2.This quote proves that the priest has gone through his own journey and has managed to find his place in the run down cathedral.
3. This quote is one that backs up the idea that all men have the same stories because all men are the same. All heretics in God’s eyes.
4. The priest is saying that all things lose their significance if nothing can be gained from them. If they don't have a story, they don't have purpose.
5. The priest goes on to say that stories are significant because others hear and learn from them. They live on as they are witnessed and retold. They make their own place in the world. And because these stories or corridos are told and told again to others, they ultimately become everyone's story and thus unify. This also links to Boyd who becomes a folk hero because of a corrido. His story will live on forever and becomes everyone’s story to gain.
6. This is a quote describing the old man, or someone who has no place in the world.
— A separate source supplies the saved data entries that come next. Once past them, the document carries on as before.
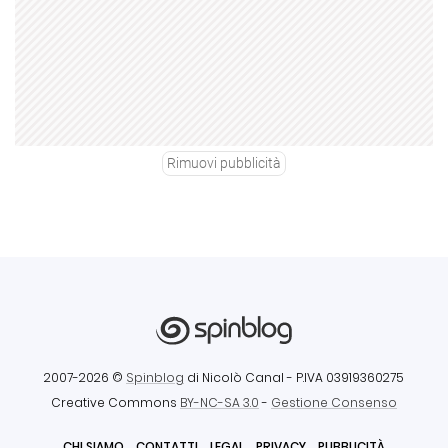
Rimuovi pubblicità
2007-2026 ©
Spinblog
di Nicolò Canal
- P.IVA 03919360275
Creative Commons
BY-NC-SA 3.0
-
Gestione Consenso
CHI SIAMO
CONTATTI
LEGAL
PRIVACY
PUBBLICITÀ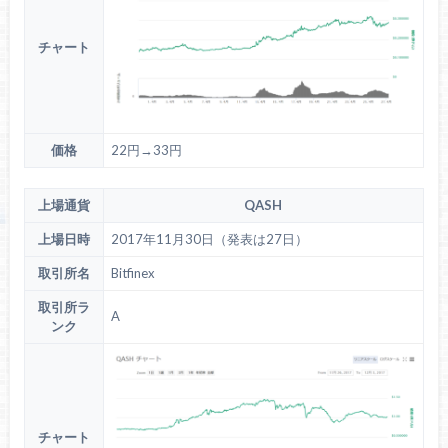
チャート
価格
22円→33円
上場通貨
QASH
上場日時
2017年11月30日（発表は27日）
取引所名
Bitfinex
取引所ラ
A
ンク
チャート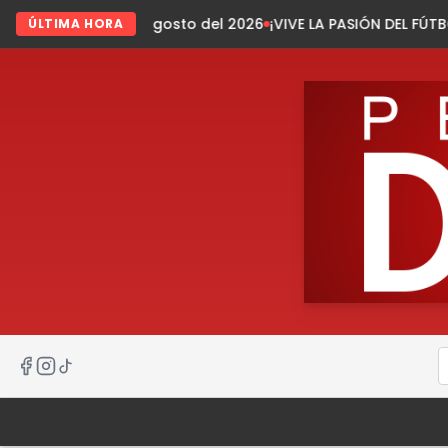
 agosto del 2026
¡VIVE LA PASIÓN DEL FÚTBOL EN TECPATÁN!
I
ÚLTIMA HORA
It goes to say that someone who has no place (literally has no image or message) is less than an ink spot on a piece of paper. It's a description of what Billy could potentially become.
7. This quote is the old man's dream. (significant becuase of the dream motif). The image of god almost mirrors the image of a man with no place. He cannot hear and will not answer. He only slaves away making the world. Completely alone. It is also significant that the old man wakes in tears because of this dream, because he knows somewhere in the world got weaves there is a measly thread for him.
8. This is another quote that reveals the insignificance of man. God is a perfect being that needs nothing. Man, however, is only important in stories or as witnesses.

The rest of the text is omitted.